Differential expression of tissue repair genes in the pathogenesis of chronic obstructive pulmonary disease

Abstract

Rationale: The airflow limitation that defines severity of chronic obstructive pulmonary disease (COPD) is caused by a combination of small airway obstruction and emphysematous lung destruction.

Objectives: To examine the hypothesis that small airway obstructive and emphysematous destructive lesions are produced by differential expression of genes associated with tissue repair.

Methods: The expression of 54 genes associated with repair of repetitively damaged tissue was measured in 136 paired samples of small bronchioles and surrounding lung tissue separated by laser capture microdissection. These samples were collected from 63 patients at different levels of disease severity who required surgery for either lung cancer or lung transplantation for very severe COPD. Gene expression was measured by quantitative polymerase chain reaction in these paired samples and compared with the FEV(1) by linear regression analysis.

Measurements and main results: After corrections for false discovery rates, only 2 of 10 genes (serpin peptidase inhibitor/plasminogen activator inhibitor member 2 and matrix metalloproteinase [MMP] 10) increased, whereas 8 (MMP2, integrin-alpha1, vascular endothelial growth factor, a disintegrin and metallopeptidase domain 33, scatter factor/hepatocyte growth factor, tissue inhibitor of matrix metalloproteinase-2, fibronectin, and collagen 3alpha1) decreased in small airways in association with FEV(1). In contrast, 8/12 genes (early growth response factor 1, MMP1, MMP9, MMP10, plasminogen activator urokinase, plasminogen activator urokinase receptor, tumor necrosis factor, and IL13) increased and 4/12 (MMP2, tissue inhibitor of matrix metalloproteinase-1, collagen 1alpha1, and transforming growth factor-beta3) decreased in the surrounding lung tissue in association with progression of COPD.

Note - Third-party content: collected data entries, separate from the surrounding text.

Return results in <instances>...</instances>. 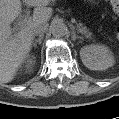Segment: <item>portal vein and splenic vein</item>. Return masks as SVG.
Returning a JSON list of instances; mask_svg holds the SVG:
<instances>
[{
	"label": "portal vein and splenic vein",
	"mask_w": 119,
	"mask_h": 119,
	"mask_svg": "<svg viewBox=\"0 0 119 119\" xmlns=\"http://www.w3.org/2000/svg\"><path fill=\"white\" fill-rule=\"evenodd\" d=\"M29 21H30L29 15L28 14H25V17H24L23 21L21 23H19L20 27H23Z\"/></svg>",
	"instance_id": "18ae733b"
}]
</instances>
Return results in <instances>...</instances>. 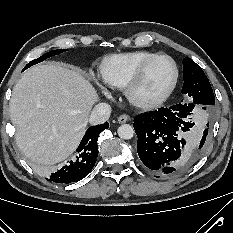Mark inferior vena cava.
Returning a JSON list of instances; mask_svg holds the SVG:
<instances>
[{
	"label": "inferior vena cava",
	"mask_w": 233,
	"mask_h": 233,
	"mask_svg": "<svg viewBox=\"0 0 233 233\" xmlns=\"http://www.w3.org/2000/svg\"><path fill=\"white\" fill-rule=\"evenodd\" d=\"M111 106L107 103H98L88 116V121L92 125L102 124L109 119Z\"/></svg>",
	"instance_id": "inferior-vena-cava-1"
}]
</instances>
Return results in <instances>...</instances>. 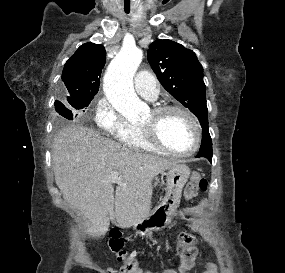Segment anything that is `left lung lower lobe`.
Segmentation results:
<instances>
[{
	"label": "left lung lower lobe",
	"mask_w": 285,
	"mask_h": 273,
	"mask_svg": "<svg viewBox=\"0 0 285 273\" xmlns=\"http://www.w3.org/2000/svg\"><path fill=\"white\" fill-rule=\"evenodd\" d=\"M202 156L212 161V141H211L208 127L203 128L202 143H201L200 151L197 154V157H202Z\"/></svg>",
	"instance_id": "left-lung-lower-lobe-1"
}]
</instances>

Conclusions: The progression of COPD is associated with the differential expression of a cluster of genes that favor the degradation of the tissue surrounding the small conducting airways.

Figure 1.

(A) Photomicrograph showing a thickened small airway in close proximity to early centrilobular emphysematous destruction (CLE). (B–E) Process of laser capture microdissection (LCM). (B) A single small airway and surrounding tissue stained with hematoxylin and eosin before LCM. (C) The tissue surrounding the airway after the airway was removed by LCM. (D) The isolated small airway. (E) A higher magnification of boxed area in (D) showing the individual compartments of the isolated small airway wall (Bar = 100 μm).

Figure 2.

Matrix metalloproteinase (MMP)-2 activity compared with gene expression in whole lung tissue from patients with chronic obstructive pulmonary disease (COPD). (A) Gelatin zymogram showing MMP activity in lung tissue from five patients with COPD with low (L) and six with high (H) levels of MMP2 gene expression (lanes 1–11) and MMP2/MMP9 zymography standard including various forms and complexes (–20) (S, lane 12) as identified at the right of the zymogram. (B) Box plots of MMP2 gene expression (in normalized relative gene expression units) in the lungs of these two groups of patients with COPD. (C) The corresponding box plots of MMP2 activity (in relative densitometry units) in these two groups from the gelatin zymogram in (A). In the box plots, the middle horizontal line represent the median, boxes denote lower (Q1) and higher (Q3) quartiles, and whiskers denote range of the data; circles and diamonds represent the values from each sample tested. *Significantly different, P < 0.05.